Back in 1829, physicians ran a large trial among army patients in St Petersburg.

They divided the patients into three groups to receive conventional treatment, homeopathic remedies and placebo bread pills.

Unsurprisingly, the placebo patients did best. Mind you, the conventional treatment involved bloodletting, in which the doctors retained a dubious faith.

Separately, Dr Nicholas Christakis, professor of medical sociology at Harvard Medical School, wrote a thoughtful piece in how we judge whether drugs work or not. The US medic argues that to say a drug works on the basis of clinical trial is "naive simplification".

"(A) problem that has received far less attention is that when patients say a drug 'works', they typically mean something quite different from what doctors mean. Patients mean that most people respond to the drug. This, however, is rarely the case."

Prof Christakis's thesis is that most prescribed drugs have no effect in most patients. He suggests we look at the issue from the perspective of how often placebo "works".

"Imagine that a drug worked 20 per cent of the time in a trial, compared with 5-10 per cent for a placebo. This is the case for drugs ranging from anti-hypertensives to cancer chemotherapy. Such a difference in a [drug] trial corresponds to an enormous effect.

"However, most patients taking such drugs would not benefit - they would hardly think that the drug 'worked'."

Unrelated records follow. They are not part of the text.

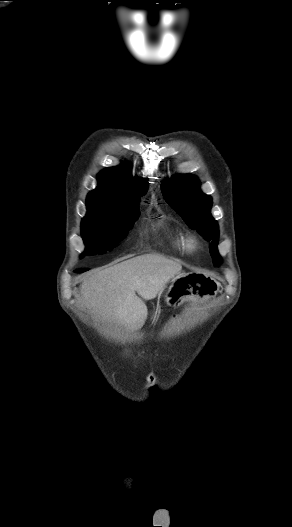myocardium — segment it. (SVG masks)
Listing matches in <instances>:
<instances>
[{"label": "myocardium", "instance_id": "myocardium-1", "mask_svg": "<svg viewBox=\"0 0 292 527\" xmlns=\"http://www.w3.org/2000/svg\"><path fill=\"white\" fill-rule=\"evenodd\" d=\"M186 248H187L188 251L195 250L197 248V241H196V239L193 238V237L187 238Z\"/></svg>", "mask_w": 292, "mask_h": 527}]
</instances>
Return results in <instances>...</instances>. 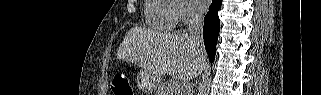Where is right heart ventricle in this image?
Wrapping results in <instances>:
<instances>
[{
	"instance_id": "obj_1",
	"label": "right heart ventricle",
	"mask_w": 321,
	"mask_h": 95,
	"mask_svg": "<svg viewBox=\"0 0 321 95\" xmlns=\"http://www.w3.org/2000/svg\"><path fill=\"white\" fill-rule=\"evenodd\" d=\"M145 20L150 28L157 31H171L176 25L171 5L167 0H147Z\"/></svg>"
}]
</instances>
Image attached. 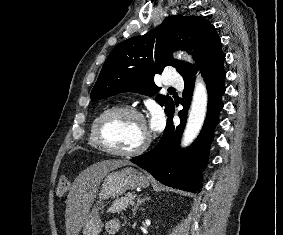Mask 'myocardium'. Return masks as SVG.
Instances as JSON below:
<instances>
[{
    "mask_svg": "<svg viewBox=\"0 0 283 235\" xmlns=\"http://www.w3.org/2000/svg\"><path fill=\"white\" fill-rule=\"evenodd\" d=\"M124 115L134 116L146 126L144 115L138 109L134 107H115L105 112L97 120L93 130L94 140L97 146L105 153L118 157H135L145 152L149 147L151 137L148 131L145 140L137 148L129 151H121L111 147L106 143L103 137V129L105 125L110 120Z\"/></svg>",
    "mask_w": 283,
    "mask_h": 235,
    "instance_id": "f54148a6",
    "label": "myocardium"
}]
</instances>
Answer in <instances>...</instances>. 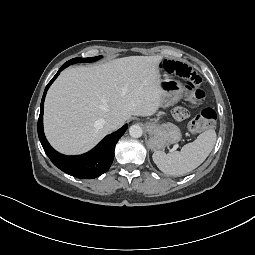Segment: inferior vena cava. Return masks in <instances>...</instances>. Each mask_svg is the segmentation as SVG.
<instances>
[{"instance_id":"602c4592","label":"inferior vena cava","mask_w":255,"mask_h":255,"mask_svg":"<svg viewBox=\"0 0 255 255\" xmlns=\"http://www.w3.org/2000/svg\"><path fill=\"white\" fill-rule=\"evenodd\" d=\"M122 126V122L116 117H110L105 121V127L108 131H115Z\"/></svg>"}]
</instances>
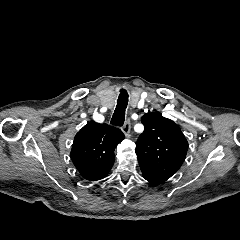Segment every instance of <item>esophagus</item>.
Listing matches in <instances>:
<instances>
[{"mask_svg":"<svg viewBox=\"0 0 240 240\" xmlns=\"http://www.w3.org/2000/svg\"><path fill=\"white\" fill-rule=\"evenodd\" d=\"M130 128H131V124H130V121L128 120L122 127V132L126 137L129 135Z\"/></svg>","mask_w":240,"mask_h":240,"instance_id":"1","label":"esophagus"}]
</instances>
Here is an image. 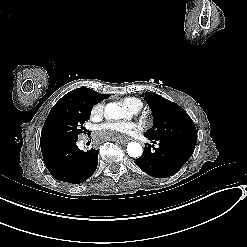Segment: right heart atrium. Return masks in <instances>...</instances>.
Wrapping results in <instances>:
<instances>
[{
    "mask_svg": "<svg viewBox=\"0 0 247 247\" xmlns=\"http://www.w3.org/2000/svg\"><path fill=\"white\" fill-rule=\"evenodd\" d=\"M104 106L102 103L95 104L91 109V117L93 119H99L103 114Z\"/></svg>",
    "mask_w": 247,
    "mask_h": 247,
    "instance_id": "right-heart-atrium-1",
    "label": "right heart atrium"
}]
</instances>
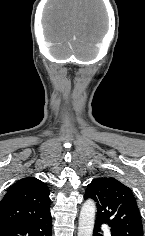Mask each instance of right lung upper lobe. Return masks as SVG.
<instances>
[{"label":"right lung upper lobe","instance_id":"cb5924a9","mask_svg":"<svg viewBox=\"0 0 145 236\" xmlns=\"http://www.w3.org/2000/svg\"><path fill=\"white\" fill-rule=\"evenodd\" d=\"M50 213L49 188L33 177L17 181L0 202V228Z\"/></svg>","mask_w":145,"mask_h":236}]
</instances>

The professor quickly adds that this is not to say that drugs evaluated in randomised control trials do not work. They do.

But he reckons both patients and doctors should be vigilant about the possibility that the drug may have no effect in any one person and be ready to consider the need to switch or stop taking the drug. Christakis argues we need protocols to assess a patient's response as part of the formal evaluation of new drugs.

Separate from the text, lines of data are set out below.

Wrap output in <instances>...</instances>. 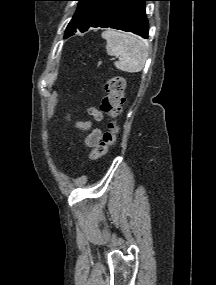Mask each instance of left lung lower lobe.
Masks as SVG:
<instances>
[{
  "instance_id": "0a47b994",
  "label": "left lung lower lobe",
  "mask_w": 216,
  "mask_h": 285,
  "mask_svg": "<svg viewBox=\"0 0 216 285\" xmlns=\"http://www.w3.org/2000/svg\"><path fill=\"white\" fill-rule=\"evenodd\" d=\"M151 0H116L105 9L92 24L81 30L85 32L90 27L114 28L148 38V20L145 13V2ZM70 33L66 36L73 35Z\"/></svg>"
}]
</instances>
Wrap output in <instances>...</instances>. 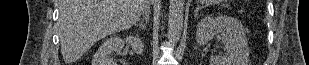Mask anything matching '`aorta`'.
<instances>
[{"label": "aorta", "instance_id": "762f6f07", "mask_svg": "<svg viewBox=\"0 0 309 65\" xmlns=\"http://www.w3.org/2000/svg\"><path fill=\"white\" fill-rule=\"evenodd\" d=\"M185 0H169L168 39L177 43L181 37Z\"/></svg>", "mask_w": 309, "mask_h": 65}]
</instances>
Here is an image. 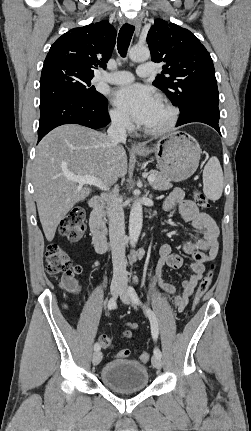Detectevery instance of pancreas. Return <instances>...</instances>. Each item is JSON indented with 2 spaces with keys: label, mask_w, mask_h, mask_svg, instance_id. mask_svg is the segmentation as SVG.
Listing matches in <instances>:
<instances>
[{
  "label": "pancreas",
  "mask_w": 251,
  "mask_h": 431,
  "mask_svg": "<svg viewBox=\"0 0 251 431\" xmlns=\"http://www.w3.org/2000/svg\"><path fill=\"white\" fill-rule=\"evenodd\" d=\"M149 175L155 176V180L150 183L153 189H155V190H169L170 188H172V184L170 183V181L167 178H165L162 174H160L159 172H157L155 170H151V171H149Z\"/></svg>",
  "instance_id": "1"
}]
</instances>
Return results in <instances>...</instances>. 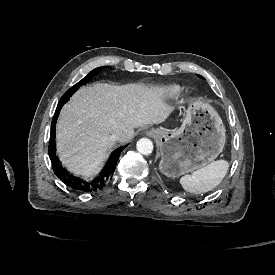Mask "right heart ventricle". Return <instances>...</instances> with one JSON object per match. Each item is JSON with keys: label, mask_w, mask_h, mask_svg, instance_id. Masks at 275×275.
<instances>
[{"label": "right heart ventricle", "mask_w": 275, "mask_h": 275, "mask_svg": "<svg viewBox=\"0 0 275 275\" xmlns=\"http://www.w3.org/2000/svg\"><path fill=\"white\" fill-rule=\"evenodd\" d=\"M178 91L179 88L177 86H166L162 88V92L168 97H175Z\"/></svg>", "instance_id": "1"}]
</instances>
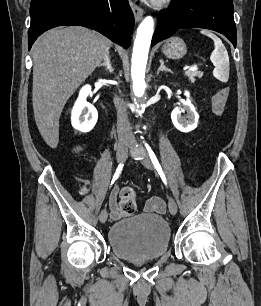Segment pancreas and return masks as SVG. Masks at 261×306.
<instances>
[{
  "label": "pancreas",
  "mask_w": 261,
  "mask_h": 306,
  "mask_svg": "<svg viewBox=\"0 0 261 306\" xmlns=\"http://www.w3.org/2000/svg\"><path fill=\"white\" fill-rule=\"evenodd\" d=\"M185 75L189 78L190 82L195 81V77H202L203 73L200 71H187L185 72Z\"/></svg>",
  "instance_id": "obj_1"
}]
</instances>
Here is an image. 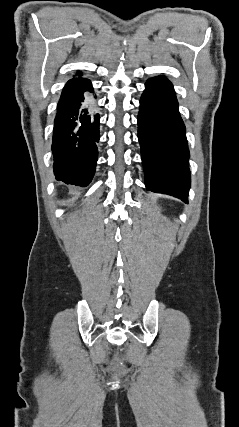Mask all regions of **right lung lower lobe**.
Instances as JSON below:
<instances>
[{
    "mask_svg": "<svg viewBox=\"0 0 239 427\" xmlns=\"http://www.w3.org/2000/svg\"><path fill=\"white\" fill-rule=\"evenodd\" d=\"M92 91L88 79L69 80L54 120L52 152L56 179L81 187L91 182L98 158L100 116L89 94Z\"/></svg>",
    "mask_w": 239,
    "mask_h": 427,
    "instance_id": "98d812e1",
    "label": "right lung lower lobe"
}]
</instances>
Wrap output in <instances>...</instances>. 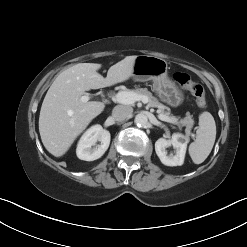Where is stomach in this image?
<instances>
[{"label": "stomach", "mask_w": 247, "mask_h": 247, "mask_svg": "<svg viewBox=\"0 0 247 247\" xmlns=\"http://www.w3.org/2000/svg\"><path fill=\"white\" fill-rule=\"evenodd\" d=\"M132 78L137 82L152 81L153 92L171 107H177L184 101L182 90L168 76V63L163 58L152 55L137 56Z\"/></svg>", "instance_id": "obj_1"}]
</instances>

"Just because drugs work in trials does not mean they will work in our patients. In fact, we can often expect that they will not work at all," he concludes.

And so to the placebo scenario, which went like this:

You have been suffering with widespread muscle aches for some months. All medical tests are normal. Your doctor offers to prescribe a sugar pill, which he says has worked for patients with similar symptoms.

1. Would you agree to his proposal?

2. Would you consider his approach unethical?

3. Would you respond differently if the placebo contained an active ingredient such as a vitamin?

Most readers said they would accept the sugar pill prescription. One observed she would prefer to be "lied to" even though this would pose ethical problems. The majority of respondents did not think prescribing a placebo could be considered unethical. "I'd be okay with receiving a sugar pill or saline injection without knowing they were inert, if the doctor has a sound basis for believing they would help," wrote another.

The option of a vitamin placebo was more controversial. Some preferred it to the inert version, while others who were happy to take a sugar pill would not take a vitamin one.

"Even though I don't think vitamin pills are overly useful . . . the thought that 'vitamins are good' would probably still be lurking in the back of my mind, meaning that it might help if I knew that the alternative was a sugar pill," was one interesting comment.

Inevitably, some of you were having none of it, as this response illustrates: "To me a placebo is tricking the mind; therefore none of these questions would make any sense." Touché. I appreciate the forthright response.